1980年にソニーが開発し、最盛期には世界市場で年間約45億枚生産されたという「3.5インチフロッピーディスク」。その歩みを、エンジニア的な視点から振り返ってみます。

» 2016年11月23日 08時00分 公開
[横山哲也ITmedia]

この記事は横山哲也氏のブログ「仕事と生活と私――ITエンジニアの人生」より転載、編集しています。


 東京・銀座のソニービルで「It's a Sony展」が開催されている(2016年11月12日から2017年3月31日まで)。現在のソニービルでのイベントはこれが最後になるそうだ(「ソニー70年の歴史を振り返る「It's a Sony展」――銀座ソニービル建て替えを前に最後のイベント)。

 ソニーは、創業から現在に至るまで、さまざまな“画期的な”製品を出してきた。フィリップスと共同開発したCDは大成功したが、「エルカセット」のように、いまだに笑われている規格もある。家庭用ビデオ規格「ベータマックス」は「VHS」に負けたが、放送・業務用カムコーダでは「ベータカム」が事実上の標準となった。

3.5インチフロッピーディスクの販売終了

 ソニーが策定した、IT業界で最も有名な規格は「3.5インチフロッピーディスク(FD)」だろう。

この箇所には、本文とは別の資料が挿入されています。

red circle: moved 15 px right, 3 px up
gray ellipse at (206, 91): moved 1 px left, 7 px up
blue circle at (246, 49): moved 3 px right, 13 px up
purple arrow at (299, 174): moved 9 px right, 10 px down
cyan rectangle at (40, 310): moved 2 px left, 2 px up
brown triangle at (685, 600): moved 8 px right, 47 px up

 ソニーが3.5インチフロッピーディスクの販売を終了したのは2011年3月末である(ニュースリリース)。当時、既に多くの会社が販売を終了していたが、規格制定会社の撤退には特別な意味を感じた人が多かった。

 私が3.5インチFDを初めて見たのは1982年、ソニー製「SMC-70」の製品発表会の会場である。SMC-70は、8ビットCPU(Z80)を搭載したPCで、当時としてはグラフィック機能に優れたソニーらしい製品であった。その後、ソニーはSMC-70の改良型普及機「SMC-777」を市場に投入し、「MSX」PCとともに「HitBit」ブランドを展開した。

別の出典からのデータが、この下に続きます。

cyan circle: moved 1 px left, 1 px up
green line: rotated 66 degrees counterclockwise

 MSX HitBitのイメージキャラクターは松田聖子で「私よりちょっと賢い」というコピーが使われた。「松田聖子よりもちょっと賢いくらいじゃ、大したことないな」という軽口がたたかれたものである。

 SMC-70発売当時、私は大学生で、発表会の後も残ってエンジニアの方にいろいろ質問していたら、3.5インチFDを1枚くれた。このFDは後にSMC-777を買った後輩にあげてしまったのだが、今思えば残しておくべきだったと後悔している。

 SMC-70に採用された3.5インチFDは、シャッターを開くための切り欠き(写真)と、シャッターを自動的に閉じるためのスプリングがついていない。そのため、手で開いてからドライブに挿入する必要があった。

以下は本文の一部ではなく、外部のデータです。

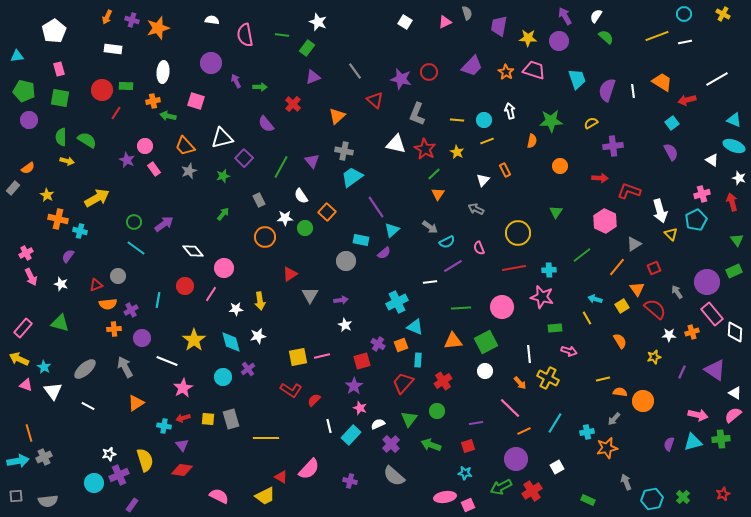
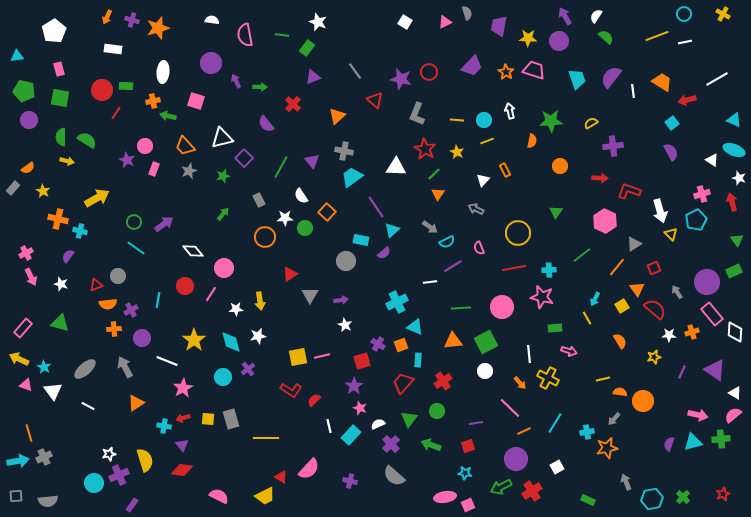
purple semicircle at (607, 90): moved 4 px right, 13 px up; rotated 20 degrees clockwise
white triangle at (396, 144): moved 23 px down; rotated 10 degrees counterclockwise
cyan ellipse at (734, 146): moved 4 px down
pink rectangle at (154, 169): rotated 56 degrees clockwise
yellow star at (47, 195): moved 4 px left, 4 px up
cyan arrow at (595, 299): rotated 80 degrees counterclockwise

 SMC-777のころにはシャッターの自動開閉機構が追加され、スプリングとシャッターを固定する切り欠きが追加された。後輩はカッターナイフで削って切り欠きを作ったようである。当時のFDは1枚1000円ほどしたはずなので、学生にとっては大事な1枚だった。

Photo SMC-777以降のFDにはシャッターを自動的の閉じるスプリングと、シャッターを開けたまま固定する切り欠きがある。

 SMC-777は、内部にCP/M 1.4互換のOSを搭載していたが、当時主流だった2.1とは互換性がなく、あまり大きな意味はなかった。

 一方、内蔵BASICは非常にユニークなものだった。例えば、ユーザー定義関数に名前を付けて再帰呼出しを行えた。設計者はLispの心得があるようで、関数定義内での変数代入命令はSETQだった。SETQはLispの関数で、Qは直後の引数を評価しない(変数名として扱う)quoteの意味である。BASICでquoteには何の意味もないので、「SETQのQって何やねん」と仲間内で笑い合っていた。